I don't see any need for this, and I don't see how you could define "meets all other site criteria" and "a genuine question."

Both processes - downvoting and voting to close - are in place for good reasons. Downvoting to indicate that people don't think the question is good, and voting to close to indicate that it needs substantial work or doesn't belong here at all.

Your first paragraph posits a case where the question is bad enough to be downvoted and to have some close votes thrown on it, but somehow it'll be found to be worthwhile enough to give someone a badge for it. Maybe there's the odd question that fits that description, but you'd have to point out a bunch to convince me.

Similarly for your second situation, you'd have to cite some examples of answers that are accurate and supported yet received downvotes due to unpopularity.

And for both examples, you'd have to cite examples where the net votes are negative, not just an answer that's not as highly upvoted as a less-correct one and not answers that received a few downvotes along with a bunch of upvotes. Again, I think there are very few of these, so what's the need for a badge?

  • I agree with this answer, but I'd like to add that just because an answer is accurate and supported does not mean that it is high quality or not deserving of downvotes.
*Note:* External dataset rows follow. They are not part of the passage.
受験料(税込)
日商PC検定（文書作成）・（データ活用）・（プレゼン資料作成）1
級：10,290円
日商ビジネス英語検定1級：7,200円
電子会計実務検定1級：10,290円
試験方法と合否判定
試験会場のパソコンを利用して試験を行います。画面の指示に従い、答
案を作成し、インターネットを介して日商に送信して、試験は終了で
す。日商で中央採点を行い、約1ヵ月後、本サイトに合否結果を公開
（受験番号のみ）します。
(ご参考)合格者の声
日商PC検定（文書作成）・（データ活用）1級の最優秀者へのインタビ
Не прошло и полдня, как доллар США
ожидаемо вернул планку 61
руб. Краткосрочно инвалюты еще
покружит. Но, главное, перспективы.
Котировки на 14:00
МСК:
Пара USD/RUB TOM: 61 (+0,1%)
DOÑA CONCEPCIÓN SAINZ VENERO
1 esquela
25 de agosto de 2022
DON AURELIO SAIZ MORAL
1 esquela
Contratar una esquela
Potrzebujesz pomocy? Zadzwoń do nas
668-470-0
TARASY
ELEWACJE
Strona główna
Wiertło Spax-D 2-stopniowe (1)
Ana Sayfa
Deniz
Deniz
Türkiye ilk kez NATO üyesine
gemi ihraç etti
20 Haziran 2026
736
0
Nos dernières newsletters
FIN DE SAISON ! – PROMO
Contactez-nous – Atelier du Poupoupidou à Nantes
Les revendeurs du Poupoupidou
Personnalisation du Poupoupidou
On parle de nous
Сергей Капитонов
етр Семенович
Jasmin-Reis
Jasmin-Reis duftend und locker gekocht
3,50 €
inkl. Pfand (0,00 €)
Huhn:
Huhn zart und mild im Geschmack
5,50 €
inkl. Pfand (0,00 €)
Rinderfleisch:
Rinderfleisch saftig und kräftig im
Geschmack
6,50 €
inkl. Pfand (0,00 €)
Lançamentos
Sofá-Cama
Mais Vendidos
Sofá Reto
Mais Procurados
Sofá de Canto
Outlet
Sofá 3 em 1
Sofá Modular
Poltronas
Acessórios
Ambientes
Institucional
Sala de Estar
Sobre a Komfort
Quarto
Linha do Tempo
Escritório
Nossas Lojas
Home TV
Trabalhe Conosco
Sidebar commentary, irrelevant and/or inflammatory opinions, or a generally hostile or offensive tone all strike me as potentially valid reasons to downvote an accurate and supported answer. – Beofett Apr 23 '14 at 17:59
  • @Beofett those are good points worth considering. – Morgan Apr 23 '14 at 18:31

I think there's a confusion here which could be clarified: the voting process, the acceptance feature, the closing process, and the deletion process have little overlap in terms of purpose or criteria.

It's generally okay for a post that meets all the site's guidelines to still be downvoted, because voting should have nothing to do with "meets basic guidelines for acceptable contributions." It doesn't automatically mean people are abusing the voting process, nor does it mean the close/delete systems have failed. (Similarly, no one should ever feel pressured to accept the highest-voted answer to their question, because accepting an answer means it's the most useful to the querent, which is a totally subjective and individual criterion.)
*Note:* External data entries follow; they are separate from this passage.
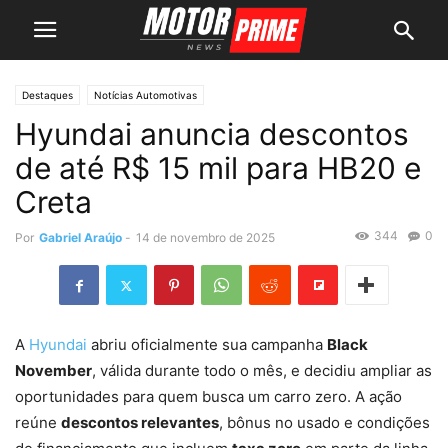
Destaques
Notícias Automotivas
Hyundai anuncia descontos
de até R$ 15 mil para HB20 e
Creta
344
0
Por
Gabriel Araújo
-
14 de novembro de 2025
A
Hyundai
abriu oficialmente sua campanha
Black
November
, válida durante todo o mês, e decidiu ampliar as
oportunidades para quem busca um carro zero. A ação
reúne
descontos relevantes
, bônus no usado e condições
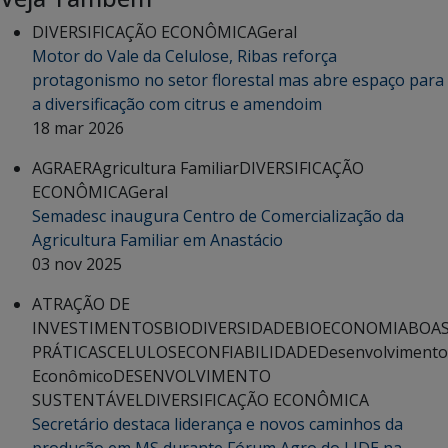
DIVERSIFICAÇÃO ECONÔMICA
Geral
Motor do Vale da Celulose, Ribas reforça
protagonismo no setor florestal mas abre espaço para
a diversificação com citrus e amendoim
18 mar 2026
AGRAER
Agricultura Familiar
DIVERSIFICAÇÃO
ECONÔMICA
Geral
Semadesc inaugura Centro de Comercialização da
Agricultura Familiar em Anastácio
03 nov 2025
ATRAÇÃO DE
INVESTIMENTOS
BIODIVERSIDADE
BIOECONOMIA
BOA
PRÁTICAS
CELULOSE
CONFIABILIDADE
Desenvolvimento
Econômico
DESENVOLVIMENTO
SUSTENTÁVEL
DIVERSIFICAÇÃO ECONÔMICA
Secretário destaca liderança e novos caminhos da
produção em MS durante Fórum Agro do LIDE na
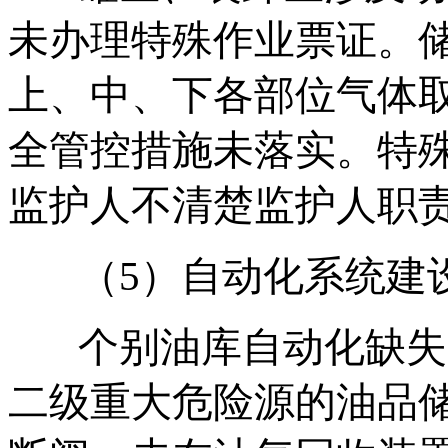
未办理特殊作业票证。
上、中、下各部位气体
全管控措施未落实。特
监护人不清楚监护人职
（5）自动化系统建
个别油库自动化缺失
二级重大危险源的油品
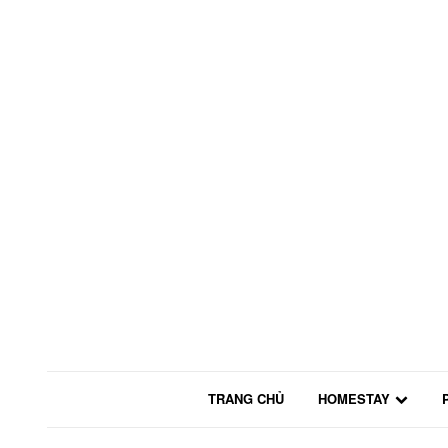
TRANG CHỦ
HOMESTAY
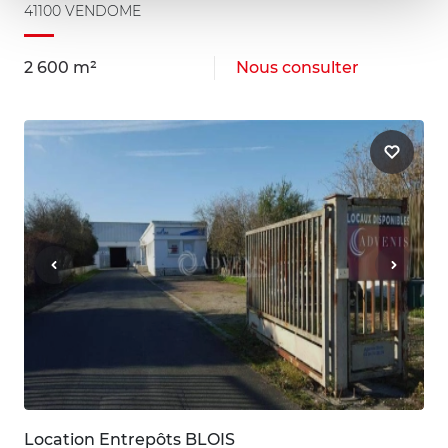
41100 VENDOME
2 600 m²
Nous consulter
Location Entrepôts BLOIS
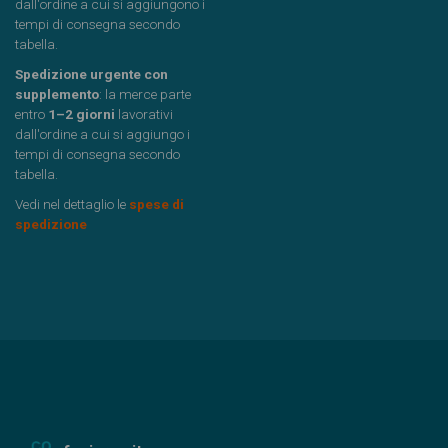
dall'ordine a cui si aggiungono i
tempi di consegna secondo
tabella.
Spedizione urgente con
supplemento
: la merce parte
entro
1–2 giorni
lavorativi
dall'ordine a cui si aggiungo i
tempi di consegna secondo
tabella.
Vedi nel dettaglio le
spese di
spedizione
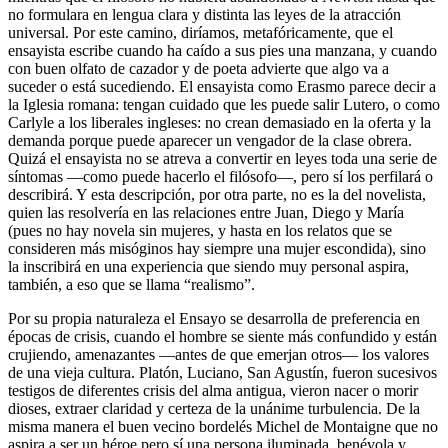
no formulara en lengua clara y distinta las leyes de la atracción
universal. Por este camino, diríamos, metafóricamente, que el
ensayista escribe cuando ha caído a sus pies una manzana, y cuando
con buen olfato de cazador y de poeta advierte que algo va a
suceder o está sucediendo. El ensayista como Erasmo parece decir a
la Iglesia romana: tengan cuidado que les puede salir Lutero, o como
Carlyle a los liberales ingleses: no crean demasiado en la oferta y la
demanda porque puede aparecer un vengador de la clase obrera.
Quizá el ensayista no se atreva a convertir en leyes toda una serie de
síntomas —como puede hacerlo el filósofo—, pero sí los perfilará o
describirá. Y esta descripción, por otra parte, no es la del novelista,
quien las resolvería en las relaciones entre Juan, Diego y María
(pues no hay novela sin mujeres, y hasta en los relatos que se
consideren más misóginos hay siempre una mujer escondida), sino
la inscribirá en una experiencia que siendo muy personal aspira,
también, a eso que se llama “realismo”.
Por su propia naturaleza el Ensayo se desarrolla de preferencia en
épocas de crisis, cuando el hombre se siente más confundido y están
crujiendo, amenazantes —antes de que emerjan otros— los valores
de una vieja cultura. Platón, Luciano, San Agustín, fueron sucesivos
testigos de diferentes crisis del alma antigua, vieron nacer o morir
dioses, extraer claridad y certeza de la unánime turbulencia. De la
misma manera el buen vecino bordelés Michel de Montaigne que no
aspira a ser un héroe pero sí una persona iluminada, benévola y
Now, there are ways to abuse these features, and I suspect this idea for a badge came about because some few people are abusing the downvote system. That should be addressed. But it's inappropriate to respond to an abuse of the system by instituting pity prizes for those who suffer because of it--it'd be a tacit acceptance of the misbehaviour. If this is the level of desperation our citizens have come to in their search for redress, that is a major problem.